Nesta terça-feira (3) a Polícia Federal recebeu um relatório que apresenta trocas de mensagens realizadas pelo ex-ministro da Justiça Sergio Moro e o atual presidente da República, Jair Bolsonaro (sem partido).

A troca de mensagens apresentada no relatório ocorreu entre 12 e 23 de abril deste ano, período em que Moro ainda era ministro do atual Governo.

Conversas

Em entrevista ao Valor Econômico à época, Sergio Moro declarou que a polícia poderia impor medidas durante a nova pandemia de coronavírus relacionadas à quarentena e isolamento social durante a crise. Foi enviada então uma mensagem do presidente ao ex-ministro no dia 12 de abril.

O presidente Jair Bolsonaro não reagiu bem à matéria e, ao enviá-la para Moro, disse que, se a matéria fosse verídica, os ministros que optam por contrariar o presidente deveriam pedir demissão. "Todos os ministros, caso queira (sic) contrariar o PR, pode fazê-lo, mas tenha dignidade para se demitir.
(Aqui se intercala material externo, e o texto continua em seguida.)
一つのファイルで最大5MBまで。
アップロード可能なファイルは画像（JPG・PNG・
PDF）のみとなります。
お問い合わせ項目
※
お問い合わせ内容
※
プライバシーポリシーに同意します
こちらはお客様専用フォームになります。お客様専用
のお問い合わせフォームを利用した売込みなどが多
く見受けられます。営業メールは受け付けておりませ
Aberto para a imprensa", disse Bolsonaro na mensagem.

Moro responde a mensagem de Bolsonaro dizendo que não falou com a imprensa e que o que realmente existe é o artigo 268 do Código Penal.

Polícia Federal

O relatório também aponta que foi o atual presidente quem decidiu exonerar Maurício Valeixo do cargo de diretor-geral da PF. O documento diz que no dia 22 de abril a determinação de Bolsonaro sobre a demissão dos que o contrariam acabou se concretizando com a exoneração de Valeixo.
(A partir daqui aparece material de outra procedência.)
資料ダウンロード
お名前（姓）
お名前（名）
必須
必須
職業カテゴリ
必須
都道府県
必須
Durante as diversas conversas relacionadas ao assunto, o presidente Jair Bolsonaro disse no dia 22 ao ministro que Maurício Valeixo sairia ainda naquela semana e que cabia a Moro apenas definir como isso aconteceria.

Relatório

O relatório realizado por agentes da Polícia Federal endossa a denúncia realizada pelo ex-ministro sobre a decisão de demissão do ex-diretor-geral.

As mensagens analisadas pela PF foram entregues pelo próprio Sergio Moro para o inquérito que averigua a possível interferência do presidente, indevida aos seus poderes na Polícia Federal. No entanto, Jair Bolsonaro nega as acusações.
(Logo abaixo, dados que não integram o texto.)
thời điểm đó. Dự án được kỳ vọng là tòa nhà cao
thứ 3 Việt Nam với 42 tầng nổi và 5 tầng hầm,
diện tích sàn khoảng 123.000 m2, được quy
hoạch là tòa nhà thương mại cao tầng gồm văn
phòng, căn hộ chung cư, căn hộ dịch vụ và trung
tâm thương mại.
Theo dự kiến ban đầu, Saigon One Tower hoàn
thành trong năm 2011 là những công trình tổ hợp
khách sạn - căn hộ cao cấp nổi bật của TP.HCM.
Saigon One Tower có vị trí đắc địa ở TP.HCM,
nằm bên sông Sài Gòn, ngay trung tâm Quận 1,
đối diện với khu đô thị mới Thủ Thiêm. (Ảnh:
Uma segunda mensagem tratando da crise causada pela pandemia da Convid-19 também é citada no documento, no entanto não foi transcrita.

Além das conversas divulgadas do ex-ministro com o presidente, o relatório também averiguou as trocas de mensagem entre Moro e a deputada Carla Zambelli (PSL). Entratanto, os registros já foram quase que em totalidade divulgados pela imprensa brasileira sendo de conhecimento da população.

De acordo com o relatório, não existiam mensagens relacionadas à vida pessoal. A troca se baseava diretamente a assuntos relacionados à gestão governamental.